Extracted information Block Start

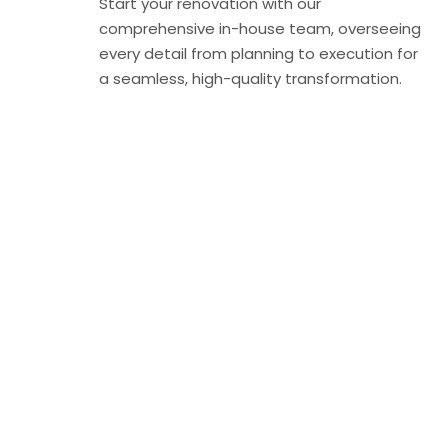
Start your renovation with our
comprehensive in-house team, overseeing
every detail from planning to execution for
a seamless, high-quality transformation.
Find the Perfect
Home for Your
Lifestyle
Discover properties that match your taste and needs,
whether you’re buying, renting, or investing in Dubai’s
real estate market.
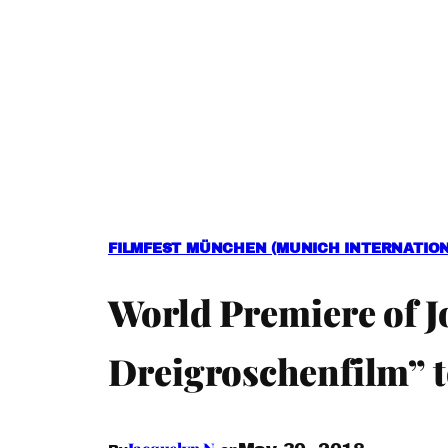
FILMFEST MÜNCHEN (MUNICH INTERNATIONA
World Premiere of J
Dreigroschenfilm” t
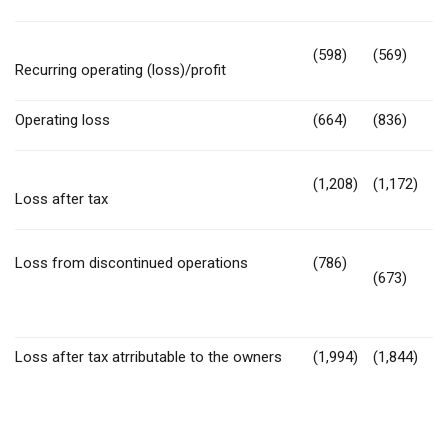
(598)
(569)
Recurring operating (loss)/profit
Operating loss
(664)
(836)
(1,208)
(1,172)
Loss after tax
Loss from discontinued operations
(786)
(673)
Loss after tax atrributable to the owners
(1,994)
(1,844)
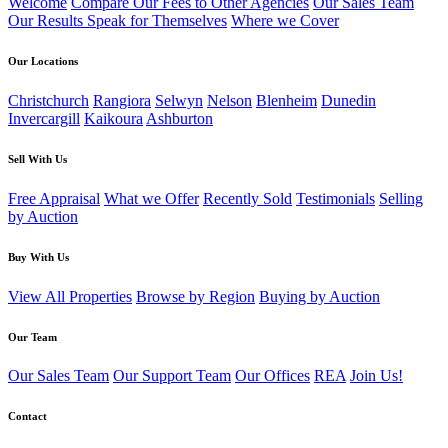
Welcome
Compare Our Fees to Other Agencies
Our Sales Team
Our Results Speak for Themselves
Where we Cover
Our Locations
Christchurch
Rangiora
Selwyn
Nelson
Blenheim
Dunedin
Invercargill
Kaikoura
Ashburton
Sell With Us
Free Appraisal
What we Offer
Recently Sold
Testimonials
Selling
by Auction
Buy With Us
View All Properties
Browse by Region
Buying by Auction
Our Team
Our Sales Team
Our Support Team
Our Offices
REA
Join Us!
Contact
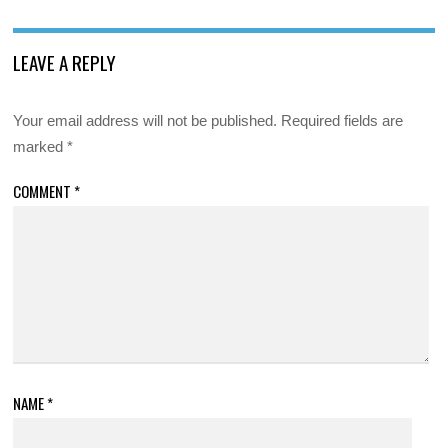
LEAVE A REPLY
Your email address will not be published.
Required fields are
marked
*
COMMENT
*
NAME
*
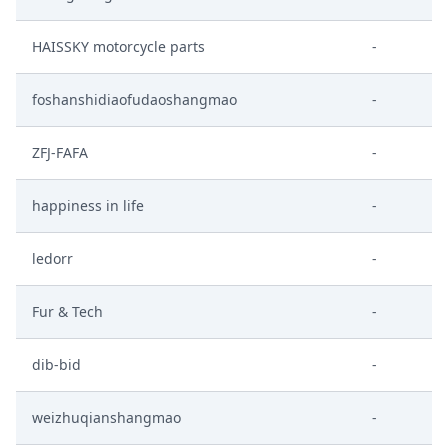
HAISSKY motorcycle parts
-
foshanshidiaofudaoshangmao
-
ZFJ-FAFA
-
happiness in life
-
ledorr
-
Fur & Tech
-
dib-bid
-
weizhuqianshangmao
-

Extracted information Block End

The lines to be quoted run from the line containing "Buying by Auction" through the end of the entries above, both included; quote them exactly and leave out any pictures.

Buying by Auction
Our Team
Our Sales Team
Our Support Team
Our Offices
REA
Join Us!
Contact
LEAVE A REPLY
Your email address will not be published.
Required fields are
marked
*
COMMENT
*
NAME
*
HAISSKY motorcycle parts
-
foshanshidiaofudaoshangmao
-
ZFJ-FAFA
-
happiness in life
-
ledorr
-
Fur & Tech
-
dib-bid
-
weizhuqianshangmao
-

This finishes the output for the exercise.